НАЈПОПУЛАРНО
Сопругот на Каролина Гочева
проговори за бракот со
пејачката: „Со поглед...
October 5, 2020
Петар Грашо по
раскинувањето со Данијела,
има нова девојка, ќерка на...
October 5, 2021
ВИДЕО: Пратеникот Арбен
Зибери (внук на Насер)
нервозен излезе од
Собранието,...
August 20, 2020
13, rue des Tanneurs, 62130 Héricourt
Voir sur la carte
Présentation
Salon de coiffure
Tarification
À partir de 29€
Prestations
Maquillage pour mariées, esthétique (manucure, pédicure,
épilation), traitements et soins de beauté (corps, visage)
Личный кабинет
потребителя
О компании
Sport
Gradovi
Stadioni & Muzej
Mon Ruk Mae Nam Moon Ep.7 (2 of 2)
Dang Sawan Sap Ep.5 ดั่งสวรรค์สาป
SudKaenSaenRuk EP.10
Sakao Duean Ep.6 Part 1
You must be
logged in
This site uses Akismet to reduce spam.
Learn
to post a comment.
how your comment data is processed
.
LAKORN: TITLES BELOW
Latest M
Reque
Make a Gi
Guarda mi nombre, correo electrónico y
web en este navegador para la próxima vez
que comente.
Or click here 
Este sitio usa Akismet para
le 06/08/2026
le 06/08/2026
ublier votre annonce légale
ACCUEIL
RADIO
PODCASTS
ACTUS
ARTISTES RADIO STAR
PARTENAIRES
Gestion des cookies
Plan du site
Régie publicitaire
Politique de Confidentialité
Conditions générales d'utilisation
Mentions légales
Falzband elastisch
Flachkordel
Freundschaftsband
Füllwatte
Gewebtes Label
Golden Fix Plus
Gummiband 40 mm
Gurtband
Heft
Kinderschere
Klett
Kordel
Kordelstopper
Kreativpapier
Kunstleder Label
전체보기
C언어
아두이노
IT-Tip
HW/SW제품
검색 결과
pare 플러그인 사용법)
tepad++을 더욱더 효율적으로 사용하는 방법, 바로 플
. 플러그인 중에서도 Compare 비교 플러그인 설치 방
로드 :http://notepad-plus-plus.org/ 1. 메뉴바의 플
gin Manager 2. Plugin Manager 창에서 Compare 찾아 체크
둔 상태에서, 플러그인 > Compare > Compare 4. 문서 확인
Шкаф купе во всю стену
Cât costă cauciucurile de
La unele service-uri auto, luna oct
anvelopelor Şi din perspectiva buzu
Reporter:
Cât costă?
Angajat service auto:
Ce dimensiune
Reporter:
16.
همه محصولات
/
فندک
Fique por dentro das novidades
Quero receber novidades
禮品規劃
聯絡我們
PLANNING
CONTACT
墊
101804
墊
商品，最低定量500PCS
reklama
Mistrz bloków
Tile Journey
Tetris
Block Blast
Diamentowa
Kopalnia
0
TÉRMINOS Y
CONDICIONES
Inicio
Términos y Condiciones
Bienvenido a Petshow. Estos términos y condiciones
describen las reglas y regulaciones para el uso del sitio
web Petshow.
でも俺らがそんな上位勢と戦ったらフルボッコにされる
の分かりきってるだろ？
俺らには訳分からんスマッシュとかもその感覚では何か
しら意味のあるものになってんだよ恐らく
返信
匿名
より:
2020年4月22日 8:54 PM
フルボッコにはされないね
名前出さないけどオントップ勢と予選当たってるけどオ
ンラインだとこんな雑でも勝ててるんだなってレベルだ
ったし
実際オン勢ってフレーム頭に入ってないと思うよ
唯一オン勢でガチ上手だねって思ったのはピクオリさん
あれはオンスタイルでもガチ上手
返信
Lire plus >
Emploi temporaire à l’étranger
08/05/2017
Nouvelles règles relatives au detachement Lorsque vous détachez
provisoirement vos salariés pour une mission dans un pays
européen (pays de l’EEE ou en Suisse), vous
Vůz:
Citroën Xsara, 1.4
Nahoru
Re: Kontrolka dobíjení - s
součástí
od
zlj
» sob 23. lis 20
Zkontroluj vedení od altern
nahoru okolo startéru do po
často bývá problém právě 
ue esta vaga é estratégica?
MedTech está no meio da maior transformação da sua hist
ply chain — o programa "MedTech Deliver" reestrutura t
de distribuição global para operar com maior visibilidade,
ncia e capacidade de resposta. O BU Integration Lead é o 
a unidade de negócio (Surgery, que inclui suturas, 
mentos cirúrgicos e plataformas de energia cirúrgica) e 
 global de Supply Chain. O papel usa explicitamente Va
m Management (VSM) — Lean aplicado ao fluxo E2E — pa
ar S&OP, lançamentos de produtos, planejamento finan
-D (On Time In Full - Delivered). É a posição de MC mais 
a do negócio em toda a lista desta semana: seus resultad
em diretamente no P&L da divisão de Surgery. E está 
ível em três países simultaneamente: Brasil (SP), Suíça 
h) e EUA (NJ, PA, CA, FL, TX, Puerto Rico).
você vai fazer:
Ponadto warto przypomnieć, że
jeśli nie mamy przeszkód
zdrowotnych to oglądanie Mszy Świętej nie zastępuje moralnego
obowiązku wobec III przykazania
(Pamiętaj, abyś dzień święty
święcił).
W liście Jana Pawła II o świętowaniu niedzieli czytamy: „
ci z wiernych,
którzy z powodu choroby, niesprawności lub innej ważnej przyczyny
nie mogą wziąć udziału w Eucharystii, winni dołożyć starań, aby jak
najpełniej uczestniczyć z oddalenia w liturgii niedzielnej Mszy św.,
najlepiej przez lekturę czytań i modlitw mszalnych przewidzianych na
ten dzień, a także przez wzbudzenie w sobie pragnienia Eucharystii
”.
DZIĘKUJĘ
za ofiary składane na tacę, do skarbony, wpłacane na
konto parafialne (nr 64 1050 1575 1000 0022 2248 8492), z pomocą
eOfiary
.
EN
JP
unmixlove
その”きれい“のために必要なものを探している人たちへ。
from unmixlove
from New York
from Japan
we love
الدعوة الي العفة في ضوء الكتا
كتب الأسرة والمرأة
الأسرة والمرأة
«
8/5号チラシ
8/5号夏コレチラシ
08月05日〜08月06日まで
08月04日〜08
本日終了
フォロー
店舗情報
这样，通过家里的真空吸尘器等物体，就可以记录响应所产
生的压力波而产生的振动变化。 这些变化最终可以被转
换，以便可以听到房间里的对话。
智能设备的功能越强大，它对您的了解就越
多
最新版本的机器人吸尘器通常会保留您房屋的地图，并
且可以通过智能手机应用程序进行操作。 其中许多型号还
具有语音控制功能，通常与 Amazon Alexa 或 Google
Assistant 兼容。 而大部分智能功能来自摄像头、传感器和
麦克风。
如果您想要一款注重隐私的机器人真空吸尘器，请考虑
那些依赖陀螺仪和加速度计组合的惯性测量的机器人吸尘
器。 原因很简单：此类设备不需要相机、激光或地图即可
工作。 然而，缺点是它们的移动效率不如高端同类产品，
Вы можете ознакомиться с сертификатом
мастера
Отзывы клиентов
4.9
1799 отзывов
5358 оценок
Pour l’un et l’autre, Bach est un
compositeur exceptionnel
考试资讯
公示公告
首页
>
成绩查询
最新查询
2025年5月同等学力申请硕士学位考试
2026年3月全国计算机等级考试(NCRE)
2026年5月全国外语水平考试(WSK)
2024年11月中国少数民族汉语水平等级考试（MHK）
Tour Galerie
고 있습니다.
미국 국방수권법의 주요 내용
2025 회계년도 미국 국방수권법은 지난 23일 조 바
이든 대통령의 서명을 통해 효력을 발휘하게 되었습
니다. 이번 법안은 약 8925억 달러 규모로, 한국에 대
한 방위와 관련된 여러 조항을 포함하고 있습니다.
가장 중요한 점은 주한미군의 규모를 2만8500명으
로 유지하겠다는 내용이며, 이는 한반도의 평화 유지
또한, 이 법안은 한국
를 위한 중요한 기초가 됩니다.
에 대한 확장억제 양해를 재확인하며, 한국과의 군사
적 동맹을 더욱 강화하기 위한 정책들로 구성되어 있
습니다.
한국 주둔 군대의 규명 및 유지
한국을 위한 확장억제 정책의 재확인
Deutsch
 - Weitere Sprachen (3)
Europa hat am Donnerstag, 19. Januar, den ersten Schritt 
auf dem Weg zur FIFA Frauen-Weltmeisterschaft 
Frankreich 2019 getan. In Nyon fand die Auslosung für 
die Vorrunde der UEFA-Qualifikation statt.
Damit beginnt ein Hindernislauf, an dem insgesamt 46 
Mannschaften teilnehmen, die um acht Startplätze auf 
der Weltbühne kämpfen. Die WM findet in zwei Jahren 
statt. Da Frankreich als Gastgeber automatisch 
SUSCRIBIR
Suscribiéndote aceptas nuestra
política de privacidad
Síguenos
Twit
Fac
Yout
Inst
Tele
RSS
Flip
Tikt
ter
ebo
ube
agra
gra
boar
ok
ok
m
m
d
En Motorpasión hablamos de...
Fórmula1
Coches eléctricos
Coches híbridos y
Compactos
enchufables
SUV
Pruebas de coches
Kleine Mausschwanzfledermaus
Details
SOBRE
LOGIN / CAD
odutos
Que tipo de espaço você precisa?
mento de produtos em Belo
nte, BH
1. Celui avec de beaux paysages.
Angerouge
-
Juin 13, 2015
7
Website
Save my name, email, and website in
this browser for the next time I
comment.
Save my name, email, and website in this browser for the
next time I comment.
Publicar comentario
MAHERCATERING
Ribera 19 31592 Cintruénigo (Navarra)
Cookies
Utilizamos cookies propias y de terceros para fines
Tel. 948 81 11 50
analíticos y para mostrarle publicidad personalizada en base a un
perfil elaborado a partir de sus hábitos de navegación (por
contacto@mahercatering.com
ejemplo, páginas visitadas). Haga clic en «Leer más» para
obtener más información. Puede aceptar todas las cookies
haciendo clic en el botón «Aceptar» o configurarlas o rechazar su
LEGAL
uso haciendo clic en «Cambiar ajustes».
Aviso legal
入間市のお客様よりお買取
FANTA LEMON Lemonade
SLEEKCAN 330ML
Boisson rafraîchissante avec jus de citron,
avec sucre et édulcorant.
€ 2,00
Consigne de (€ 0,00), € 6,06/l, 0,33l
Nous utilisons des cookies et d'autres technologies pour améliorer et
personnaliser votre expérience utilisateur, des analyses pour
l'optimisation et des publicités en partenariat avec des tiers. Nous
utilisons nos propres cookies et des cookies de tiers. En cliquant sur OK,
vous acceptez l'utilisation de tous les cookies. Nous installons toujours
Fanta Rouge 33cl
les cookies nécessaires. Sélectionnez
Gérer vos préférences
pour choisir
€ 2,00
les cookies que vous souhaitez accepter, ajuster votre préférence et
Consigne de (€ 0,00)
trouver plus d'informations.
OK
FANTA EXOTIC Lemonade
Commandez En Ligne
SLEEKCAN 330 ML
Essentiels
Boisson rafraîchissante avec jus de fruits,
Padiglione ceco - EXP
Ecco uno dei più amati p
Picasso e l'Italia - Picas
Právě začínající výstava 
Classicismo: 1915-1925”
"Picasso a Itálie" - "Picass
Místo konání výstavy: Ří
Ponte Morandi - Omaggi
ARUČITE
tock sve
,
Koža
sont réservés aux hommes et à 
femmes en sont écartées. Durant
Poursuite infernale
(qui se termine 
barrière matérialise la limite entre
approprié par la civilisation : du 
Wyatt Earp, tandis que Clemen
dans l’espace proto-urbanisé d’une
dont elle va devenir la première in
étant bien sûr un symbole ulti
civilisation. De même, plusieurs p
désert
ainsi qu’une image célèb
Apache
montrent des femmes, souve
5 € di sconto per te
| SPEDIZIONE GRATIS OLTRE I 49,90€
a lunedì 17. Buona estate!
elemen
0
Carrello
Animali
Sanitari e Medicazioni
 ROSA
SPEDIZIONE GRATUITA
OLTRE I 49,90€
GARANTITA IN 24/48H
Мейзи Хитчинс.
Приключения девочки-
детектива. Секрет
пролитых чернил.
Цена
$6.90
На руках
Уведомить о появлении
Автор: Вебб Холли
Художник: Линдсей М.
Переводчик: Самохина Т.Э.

+-------+

> **Problem details**: Repeat the material exactly. Begin with its first line and end with the line that has "to post a comment.".

> **Result of the exercise**:
НАЈПОПУЛАРНО
Сопругот на Каролина Гочева
проговори за бракот со
пејачката: „Со поглед...
October 5, 2020
Петар Грашо по
раскинувањето со Данијела,
има нова девојка, ќерка на...
October 5, 2021
ВИДЕО: Пратеникот Арбен
Зибери (внук на Насер)
нервозен излезе од
Собранието,...
August 20, 2020
13, rue des Tanneurs, 62130 Héricourt
Voir sur la carte
Présentation
Salon de coiffure
Tarification
À partir de 29€
Prestations
Maquillage pour mariées, esthétique (manucure, pédicure,
épilation), traitements et soins de beauté (corps, visage)
Личный кабинет
потребителя
О компании
Sport
Gradovi
Stadioni & Muzej
Mon Ruk Mae Nam Moon Ep.7 (2 of 2)
Dang Sawan Sap Ep.5 ดั่งสวรรค์สาป
SudKaenSaenRuk EP.10
Sakao Duean Ep.6 Part 1
You must be
logged in
This site uses Akismet to reduce spam.
Learn
to post a comment.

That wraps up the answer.